Target Operating Models (TOM) are a tool to support new organisational functions to meet the specific needs of a function, whilst aligning to wider corporate objectives.
At the heart of all well-designed functions, is a shared vision and strategy that aligns with a company’s culture, behaviour and strategic goals. For a risk management function, this vision should be rooted in the businesses’ overarching objectives and underpin its approach to managing third-party risks effectively.
But how do you create and implement a Target Operating Model for a TPRM function? In this blog, we dive into the essential steps to develop a comprehensive TOM for a Third-Party Risk Management (TPRM) function.
What elements do you need for a TPRM Target Operating Model?
- Start by creating the required structure and capability needed to support the TPRM function – What roles and necessary skills/expertise do you need for the optimum department? Use this to calculate the number of roles, and skilled individuals required to fulfil and effectively run the function.

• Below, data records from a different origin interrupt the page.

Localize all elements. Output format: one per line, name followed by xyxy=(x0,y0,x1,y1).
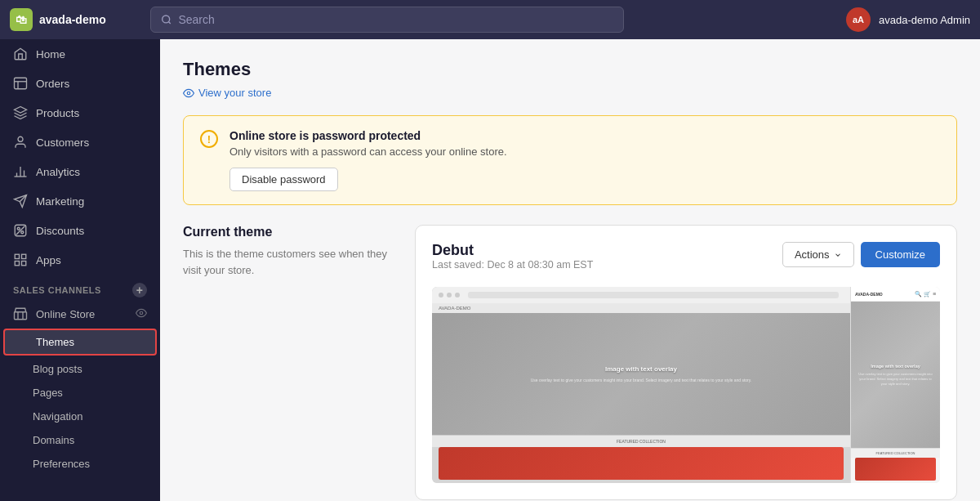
sidebar-item-apps[interactable]: Apps xyxy=(0,245,160,275)
theme-actions: Actions Customize xyxy=(782,242,940,267)
sb-cart-icon: 🛒 xyxy=(924,291,931,297)
orders-icon xyxy=(13,76,28,91)
preview-sidebar-right: AVADA-DEMO 🔍 🛒 ≡ Image with text overlay… xyxy=(850,287,940,483)
svg-rect-2 xyxy=(15,78,27,89)
alert-title: Online store is password protected xyxy=(229,129,507,142)
theme-name: Debut xyxy=(432,242,593,259)
svg-rect-16 xyxy=(22,254,26,258)
current-theme-section: Current theme This is the theme customer… xyxy=(183,225,957,500)
theme-card-header: Debut Last saved: Dec 8 at 08:30 am EST … xyxy=(432,242,940,284)
marketing-icon xyxy=(13,194,28,208)
apps-icon xyxy=(13,253,28,267)
preview-hero: Image with text overlay Use overlay text… xyxy=(432,313,850,435)
page-title: Themes xyxy=(183,59,957,80)
alert-content: Online store is password protected Only … xyxy=(229,129,507,191)
theme-preview: AVADA-DEMO Image with text overlay Use o… xyxy=(432,287,940,483)
sb-menu-icon: ≡ xyxy=(933,291,936,297)
svg-rect-15 xyxy=(15,254,19,258)
customers-icon xyxy=(13,135,28,150)
actions-button[interactable]: Actions xyxy=(782,242,854,267)
eye-icon[interactable] xyxy=(136,307,147,321)
theme-card: Debut Last saved: Dec 8 at 08:30 am EST … xyxy=(415,225,957,500)
svg-point-0 xyxy=(163,16,170,23)
sidebar-item-analytics[interactable]: Analytics xyxy=(0,157,160,186)
sidebar-sub-online-store[interactable]: Online Store xyxy=(0,301,160,327)
preview-sb-product-image xyxy=(855,458,936,481)
search-bar[interactable] xyxy=(150,7,624,33)
preview-hero-text: Image with text overlay xyxy=(605,365,677,374)
home-icon xyxy=(13,47,28,61)
svg-point-6 xyxy=(18,136,23,141)
sidebar-item-customers[interactable]: Customers xyxy=(0,127,160,157)
online-store-icon xyxy=(13,306,28,321)
svg-marker-5 xyxy=(15,107,27,114)
preview-hero-subtext: Use overlay text to give your customers … xyxy=(531,378,752,383)
svg-point-21 xyxy=(187,92,190,95)
sidebar-sub-blog-posts[interactable]: Blog posts xyxy=(0,357,160,381)
alert-icon: ! xyxy=(200,130,218,148)
sidebar-sub-navigation[interactable]: Navigation xyxy=(0,405,160,428)
main-content: Themes View your store ! Online store is… xyxy=(160,39,980,501)
preview-featured: FEATURED COLLECTION xyxy=(432,435,850,447)
sidebar: Home Orders Products Customers Analytics xyxy=(0,39,160,501)
sb-search-icon: 🔍 xyxy=(915,291,922,297)
alert-description: Only visitors with a password can access… xyxy=(229,145,507,158)
preview-product-image xyxy=(439,447,844,480)
admin-label: avada-demo Admin xyxy=(879,14,970,26)
top-nav-right: aA avada-demo Admin xyxy=(846,7,970,32)
preview-topbar xyxy=(432,287,850,303)
section-desc: This is the theme customers see when the… xyxy=(183,246,395,278)
sidebar-sub-preferences[interactable]: Preferences xyxy=(0,452,160,476)
theme-saved: Last saved: Dec 8 at 08:30 am EST xyxy=(432,259,593,271)
brand-logo[interactable]: 🛍 avada-demo xyxy=(10,8,140,31)
sidebar-sub-themes[interactable]: Themes xyxy=(3,329,157,356)
svg-point-20 xyxy=(140,311,143,315)
preview-main: AVADA-DEMO Image with text overlay Use o… xyxy=(432,287,850,483)
sidebar-sub-domains[interactable]: Domains xyxy=(0,428,160,452)
current-theme-description: Current theme This is the theme customer… xyxy=(183,225,395,500)
avatar[interactable]: aA xyxy=(846,7,871,32)
analytics-icon xyxy=(13,164,28,179)
top-nav: 🛍 avada-demo aA avada-demo Admin xyxy=(0,0,980,39)
view-store-link[interactable]: View your store xyxy=(183,87,957,99)
discounts-icon xyxy=(13,223,28,238)
svg-point-12 xyxy=(21,231,24,234)
sidebar-item-orders[interactable]: Orders xyxy=(0,69,160,98)
chevron-down-icon xyxy=(834,251,842,259)
svg-rect-17 xyxy=(15,262,19,266)
svg-rect-19 xyxy=(15,312,27,320)
eye-store-icon xyxy=(183,87,194,99)
search-icon xyxy=(161,14,172,25)
disable-password-button[interactable]: Disable password xyxy=(229,168,338,191)
brand-name: avada-demo xyxy=(39,13,106,26)
preview-brand: AVADA-DEMO xyxy=(432,303,850,313)
customize-button[interactable]: Customize xyxy=(861,242,940,267)
svg-line-1 xyxy=(168,22,170,24)
sidebar-item-discounts[interactable]: Discounts xyxy=(0,216,160,245)
main-layout: Home Orders Products Customers Analytics xyxy=(0,39,980,501)
section-heading: Current theme xyxy=(183,225,395,239)
search-input[interactable] xyxy=(178,13,613,26)
preview-sb-topbar: AVADA-DEMO 🔍 🛒 ≡ xyxy=(851,287,940,302)
svg-rect-18 xyxy=(22,262,26,266)
sidebar-sub-pages[interactable]: Pages xyxy=(0,381,160,405)
sidebar-item-home[interactable]: Home xyxy=(0,39,160,69)
add-sales-channel-btn[interactable]: + xyxy=(132,283,147,297)
sales-channels-label: SALES CHANNELS + xyxy=(0,275,160,301)
products-icon xyxy=(13,105,28,120)
alert-banner: ! Online store is password protected Onl… xyxy=(183,115,957,205)
sidebar-item-products[interactable]: Products xyxy=(0,98,160,127)
sidebar-item-marketing[interactable]: Marketing xyxy=(0,186,160,216)
brand-icon: 🛍 xyxy=(10,8,33,31)
svg-point-11 xyxy=(17,227,20,230)
preview-sb-hero: Image with text overlay Use overlay text… xyxy=(851,302,940,448)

- Establish effective decision-making bodies and clear terms of reference for governance committees overseeing the TPRM function. Ensure alignment with other departments such as finance, HR, and legal, and implement clear policies and procedures for performance management. This will likely exist for other departments so it is a case of altering it to suit a TPRM perspective.
- Identify and assess the risks inherent in the TPRM function and implement appropriate controls to mitigate these risks effectively. This includes ensuring robust processes and controls are in place to manage and monitor third-party risks.
- Develop a framework for evaluating the performance of third-party vendors and suppliers. Define key metrics and indicators to measure performance and identify areas for improvement or risk mitigation.
- Establish processes for gathering and leveraging relevant information from third parties to support TPRM activities. Ensure that the necessary information is obtained to assess and manage third-party risks effectively.Determine your technology landscape, and identify IT applications and infrastructure needed to facilitate risk assessment, monitoring, and reporting within the TPRM function.
- Assess the financial resources required to establish and maintain the TPRM function. You’ll need to consider both initial capital outlay and ongoing operational costs to ensure adequate funding for TPRM activities.
- Create the processes and workflows for the delivery of TPRM services. Establish clear procedures for risk assessment, vendor due diligence, contract management, and ongoing monitoring of third-party relationships.
Conclusion
Following the above steps, you can develop a robust Target Operating Model (TOM) for your TPRM function. A well-designed TOM ensures alignment with corporate objectives, effective governance and oversight, and the ability to mitigate third-party risks proactively. With a comprehensive TOM in place, businesses strengthen their resilience, protect their interests, and foster trust with stakeholders in an increasingly complex business landscape.